■ **Brief**
Copy each line of the records that contains the word "will".

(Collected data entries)
=======
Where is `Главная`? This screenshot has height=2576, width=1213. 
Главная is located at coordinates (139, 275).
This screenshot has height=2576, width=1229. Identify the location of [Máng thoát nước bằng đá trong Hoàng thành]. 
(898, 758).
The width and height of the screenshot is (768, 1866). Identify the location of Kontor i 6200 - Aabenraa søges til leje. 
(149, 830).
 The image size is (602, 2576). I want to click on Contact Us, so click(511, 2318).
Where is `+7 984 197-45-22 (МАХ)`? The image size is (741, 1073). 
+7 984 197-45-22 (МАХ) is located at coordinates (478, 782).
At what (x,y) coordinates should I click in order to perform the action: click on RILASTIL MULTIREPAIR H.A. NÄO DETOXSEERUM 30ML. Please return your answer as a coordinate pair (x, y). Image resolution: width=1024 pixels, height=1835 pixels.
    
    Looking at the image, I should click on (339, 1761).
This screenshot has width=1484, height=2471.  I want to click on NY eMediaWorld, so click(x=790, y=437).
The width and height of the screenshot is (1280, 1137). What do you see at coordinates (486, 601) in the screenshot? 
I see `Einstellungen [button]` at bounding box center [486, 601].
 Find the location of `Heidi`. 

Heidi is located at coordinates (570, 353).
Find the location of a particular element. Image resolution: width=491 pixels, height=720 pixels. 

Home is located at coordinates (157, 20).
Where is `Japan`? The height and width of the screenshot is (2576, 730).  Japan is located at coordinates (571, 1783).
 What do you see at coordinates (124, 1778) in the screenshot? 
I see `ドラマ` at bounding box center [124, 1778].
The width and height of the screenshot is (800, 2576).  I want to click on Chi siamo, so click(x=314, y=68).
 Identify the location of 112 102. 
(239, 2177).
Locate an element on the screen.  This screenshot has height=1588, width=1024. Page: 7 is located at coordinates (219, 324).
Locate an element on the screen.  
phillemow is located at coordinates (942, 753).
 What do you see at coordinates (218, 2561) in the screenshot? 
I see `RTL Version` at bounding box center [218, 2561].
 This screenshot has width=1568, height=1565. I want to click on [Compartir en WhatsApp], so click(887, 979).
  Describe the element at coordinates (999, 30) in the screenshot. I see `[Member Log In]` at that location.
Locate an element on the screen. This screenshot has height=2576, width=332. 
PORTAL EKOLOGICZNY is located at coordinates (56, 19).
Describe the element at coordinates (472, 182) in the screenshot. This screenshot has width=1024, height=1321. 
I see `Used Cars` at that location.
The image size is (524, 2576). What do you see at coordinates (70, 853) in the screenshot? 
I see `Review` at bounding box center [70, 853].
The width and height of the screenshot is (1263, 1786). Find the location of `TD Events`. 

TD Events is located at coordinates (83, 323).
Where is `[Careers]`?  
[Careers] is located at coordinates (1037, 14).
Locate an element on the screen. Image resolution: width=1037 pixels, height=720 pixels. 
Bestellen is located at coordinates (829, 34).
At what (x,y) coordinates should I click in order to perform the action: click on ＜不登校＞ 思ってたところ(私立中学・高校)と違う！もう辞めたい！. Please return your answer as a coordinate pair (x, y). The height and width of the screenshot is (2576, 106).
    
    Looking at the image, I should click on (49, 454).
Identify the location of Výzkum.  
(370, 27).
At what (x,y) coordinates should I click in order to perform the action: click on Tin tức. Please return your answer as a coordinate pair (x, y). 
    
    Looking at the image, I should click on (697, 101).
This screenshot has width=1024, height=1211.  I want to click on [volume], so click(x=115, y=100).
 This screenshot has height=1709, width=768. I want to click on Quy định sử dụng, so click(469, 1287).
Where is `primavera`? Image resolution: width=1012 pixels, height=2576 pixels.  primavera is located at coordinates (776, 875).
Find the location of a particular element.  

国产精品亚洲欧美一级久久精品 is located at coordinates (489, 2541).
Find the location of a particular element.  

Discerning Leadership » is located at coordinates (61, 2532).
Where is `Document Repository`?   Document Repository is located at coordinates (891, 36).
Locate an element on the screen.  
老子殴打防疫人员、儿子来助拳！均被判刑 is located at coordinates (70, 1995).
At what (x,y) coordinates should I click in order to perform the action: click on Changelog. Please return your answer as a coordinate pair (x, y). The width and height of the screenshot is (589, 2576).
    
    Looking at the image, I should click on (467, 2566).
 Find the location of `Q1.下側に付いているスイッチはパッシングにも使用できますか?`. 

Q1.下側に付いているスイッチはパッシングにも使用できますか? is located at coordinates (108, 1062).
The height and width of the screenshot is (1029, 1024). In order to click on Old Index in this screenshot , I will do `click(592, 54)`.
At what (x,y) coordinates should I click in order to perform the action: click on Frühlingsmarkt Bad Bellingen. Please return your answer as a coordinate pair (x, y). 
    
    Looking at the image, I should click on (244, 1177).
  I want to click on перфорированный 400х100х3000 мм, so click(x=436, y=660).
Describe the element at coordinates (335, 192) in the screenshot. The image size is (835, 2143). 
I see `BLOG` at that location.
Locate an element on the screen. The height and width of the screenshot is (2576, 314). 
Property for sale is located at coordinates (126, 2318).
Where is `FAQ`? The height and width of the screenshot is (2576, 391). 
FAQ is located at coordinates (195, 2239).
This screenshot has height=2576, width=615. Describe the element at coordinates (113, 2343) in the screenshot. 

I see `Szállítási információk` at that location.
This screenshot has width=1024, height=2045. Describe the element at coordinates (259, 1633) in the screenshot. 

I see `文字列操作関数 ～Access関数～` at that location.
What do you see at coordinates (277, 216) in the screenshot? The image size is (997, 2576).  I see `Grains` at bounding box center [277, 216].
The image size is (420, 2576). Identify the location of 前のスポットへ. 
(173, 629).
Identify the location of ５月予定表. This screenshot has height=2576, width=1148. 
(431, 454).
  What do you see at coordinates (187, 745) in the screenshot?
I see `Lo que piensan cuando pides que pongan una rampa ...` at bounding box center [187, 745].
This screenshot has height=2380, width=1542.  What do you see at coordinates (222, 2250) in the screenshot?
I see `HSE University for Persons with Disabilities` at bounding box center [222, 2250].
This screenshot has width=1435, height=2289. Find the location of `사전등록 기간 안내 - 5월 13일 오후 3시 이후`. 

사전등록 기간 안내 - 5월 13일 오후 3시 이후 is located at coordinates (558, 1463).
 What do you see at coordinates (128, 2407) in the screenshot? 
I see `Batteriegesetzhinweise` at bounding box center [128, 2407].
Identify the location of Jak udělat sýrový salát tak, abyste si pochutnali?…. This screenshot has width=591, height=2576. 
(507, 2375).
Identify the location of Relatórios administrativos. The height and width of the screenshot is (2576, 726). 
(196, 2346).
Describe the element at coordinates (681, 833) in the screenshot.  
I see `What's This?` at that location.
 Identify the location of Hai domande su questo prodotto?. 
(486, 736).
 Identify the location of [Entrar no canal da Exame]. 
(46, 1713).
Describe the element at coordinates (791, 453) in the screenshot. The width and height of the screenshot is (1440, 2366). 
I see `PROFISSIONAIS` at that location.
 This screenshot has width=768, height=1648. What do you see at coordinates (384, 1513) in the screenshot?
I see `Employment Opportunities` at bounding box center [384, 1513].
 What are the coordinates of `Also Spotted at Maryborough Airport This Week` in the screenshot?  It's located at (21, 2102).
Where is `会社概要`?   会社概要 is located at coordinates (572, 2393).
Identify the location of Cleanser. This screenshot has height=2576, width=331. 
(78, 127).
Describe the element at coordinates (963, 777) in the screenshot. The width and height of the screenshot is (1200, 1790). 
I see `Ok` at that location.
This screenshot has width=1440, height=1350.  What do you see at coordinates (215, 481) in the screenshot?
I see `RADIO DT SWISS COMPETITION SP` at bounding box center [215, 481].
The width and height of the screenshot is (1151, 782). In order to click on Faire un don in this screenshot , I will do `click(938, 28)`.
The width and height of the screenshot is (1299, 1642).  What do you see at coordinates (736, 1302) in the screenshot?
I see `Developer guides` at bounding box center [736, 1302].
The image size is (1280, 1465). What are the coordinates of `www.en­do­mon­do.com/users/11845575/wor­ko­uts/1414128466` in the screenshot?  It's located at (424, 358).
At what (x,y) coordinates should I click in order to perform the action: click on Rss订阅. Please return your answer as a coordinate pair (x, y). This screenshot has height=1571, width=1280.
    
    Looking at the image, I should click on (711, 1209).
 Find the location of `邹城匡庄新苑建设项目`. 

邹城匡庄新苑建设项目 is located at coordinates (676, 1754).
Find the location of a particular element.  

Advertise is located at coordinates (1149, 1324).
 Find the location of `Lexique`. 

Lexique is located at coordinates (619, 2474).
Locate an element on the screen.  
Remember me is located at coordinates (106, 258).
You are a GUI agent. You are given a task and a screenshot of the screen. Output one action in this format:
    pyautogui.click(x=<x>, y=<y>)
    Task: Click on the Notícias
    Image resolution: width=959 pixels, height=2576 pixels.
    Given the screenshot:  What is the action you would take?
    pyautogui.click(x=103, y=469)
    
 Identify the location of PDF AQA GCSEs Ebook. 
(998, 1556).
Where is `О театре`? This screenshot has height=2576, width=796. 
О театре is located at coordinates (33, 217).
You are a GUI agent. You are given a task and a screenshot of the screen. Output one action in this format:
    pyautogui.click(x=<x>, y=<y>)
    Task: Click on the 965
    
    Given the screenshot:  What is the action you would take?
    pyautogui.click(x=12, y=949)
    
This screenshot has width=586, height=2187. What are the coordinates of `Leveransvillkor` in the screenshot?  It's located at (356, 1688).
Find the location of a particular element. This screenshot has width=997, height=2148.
=======
■ **Written reply**
The height and width of the screenshot is (1029, 1024). In order to click on Old Index in this screenshot , I will do `click(592, 54)`.
The width and height of the screenshot is (1151, 782). In order to click on Faire un don in this screenshot , I will do `click(938, 28)`.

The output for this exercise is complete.